For 4.6, the 8080 port was changed from http to https. It's somewhat against convention to use 8080 for https, but the kube-rbac-proxy was already listening on 8443 and requires authentication information which the API server doesn't provide. So for the new webhook, the prometheus-operator listens for https connections on port 8080. But maybe we should change this port number to avoid confusion. As far as I can tell the cipher suite list is the same for kube-rbac-proxy, the prometheus-operator, and the settings from cluster-monitoring-operator. https://github.com/openshift/cluster-monitoring-operator/blob/783927973303f78bbf162c777330418357db6957/assets/prometheus-operator/deployment.yaml#L36 Does this issue only occur on specific platforms, or does it happen for all platforms?

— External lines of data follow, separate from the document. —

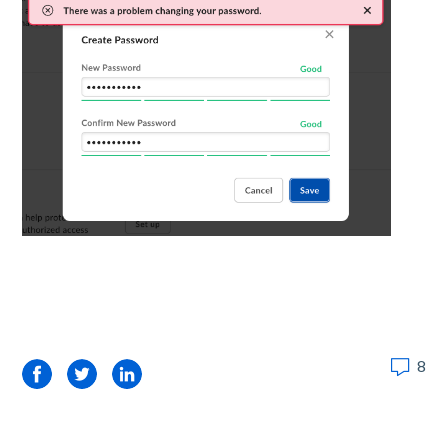
8
Facebook
Twitter
LinkedIn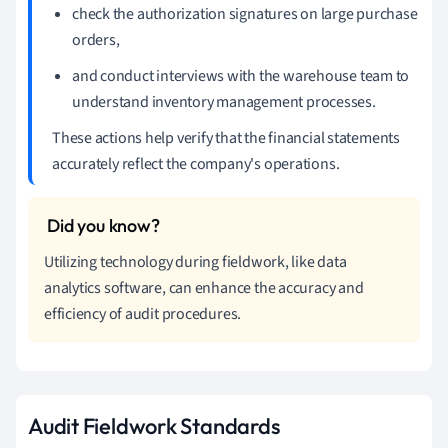
check the authorization signatures on large purchase
orders,
and conduct interviews with the warehouse team to
understand inventory management processes.
These actions help verify that the financial statements
accurately reflect the company's operations.
Utilizing technology during fieldwork, like data
analytics software, can enhance the accuracy and
efficiency of audit procedures.
Audit Fieldwork Standards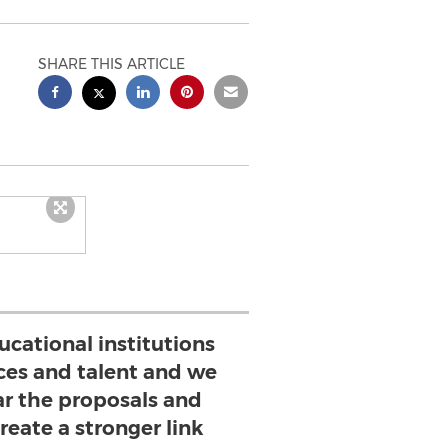
SHARE THIS ARTICLE
ucational institutions
rces and talent and we
ar the proposals and
create a stronger link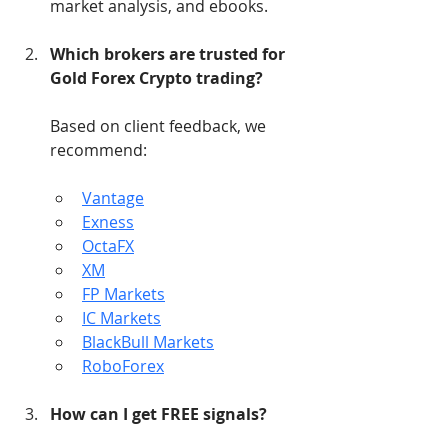
market analysis, and ebooks.
Which brokers are trusted for 
Gold Forex Crypto trading?
Based on client feedback, we 
recommend:
Vantage
Exness
OctaFX
XM
FP Markets
IC Markets
BlackBull Markets
RoboForex
How can I get FREE signals?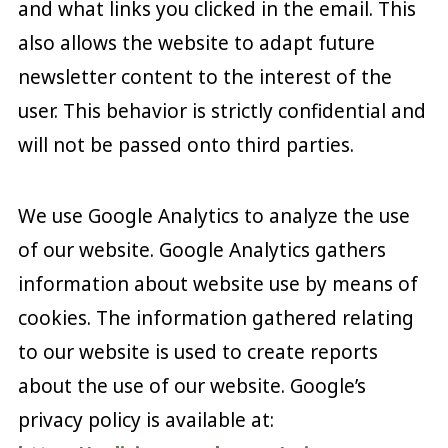
and what links you clicked in the email. This
also allows the website to adapt future
newsletter content to the interest of the
user. This behavior is strictly confidential and
will not be passed onto third parties.
We use Google Analytics to analyze the use
of our website. Google Analytics gathers
information about website use by means of
cookies. The information gathered relating
to our website is used to create reports
about the use of our website. Google’s
privacy policy is available at: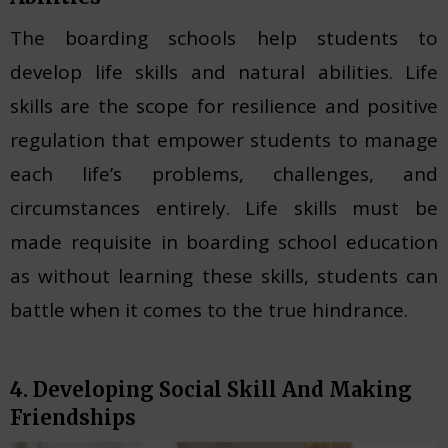
The boarding schools help students to
develop life skills and natural abilities. Life
skills are the scope for resilience and positive
regulation that empower students to manage
each life’s problems, challenges, and
circumstances entirely. Life skills must be
made requisite in boarding school education
as without learning these skills, students can
battle when it comes to the true hindrance.
4. Developing Social Skill And Making
Friendships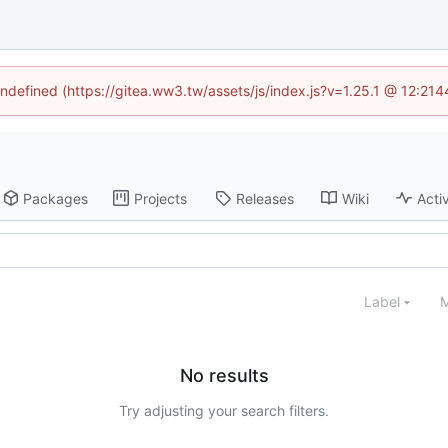
undefined (https://gitea.ww3.tw/assets/js/index.js?v=1.25.1 @ 12:21
Packages
Projects
Releases
Wiki
Activ
Label
M
No results
Try adjusting your search filters.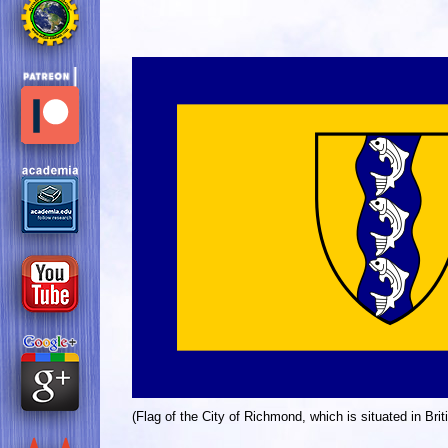
(Flag of the City of Richmond, which is situated in Bri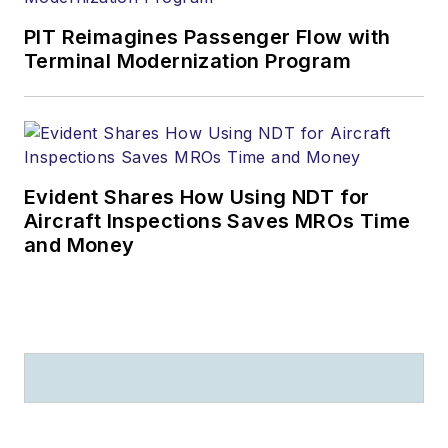
PIT Reimagines Passenger Flow with
Terminal Modernization Program
Evident Shares How Using NDT for
Aircraft Inspections Saves MROs Time
and Money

Tested with AWS FIPS enabled cluster, same error with Comment 5, since the upgrade from 4.5.0-rc.1 to 4.6.0-0.nightly-2020-06-17-180933 in aws is Success https://openshift-release.svc.ci.openshift.org/releasestream/4.6.0-0.nightly/release/4.6.0-0.nightly-2020-06-17-180933 I think the only difference is FIPS, that is the failure cause
confirmed on one AWS cluster without FIPS enabled, upgrade from 4.5.0-rc.1 to 4.6.0-0.nightly-2020-06-17-180933 in aws is Success
I'm not sure what is going on with this yet. It seems that we are setting the TLS cipher suites correctly in prometheus-operator via the web.tls-cipher-suites setting, AFAICT. Unfortunately the error message doesn't say which cipher suites are expected by the API server. I need to check with the API server team whethere there are any changes to the client settings for accepted cipher suites.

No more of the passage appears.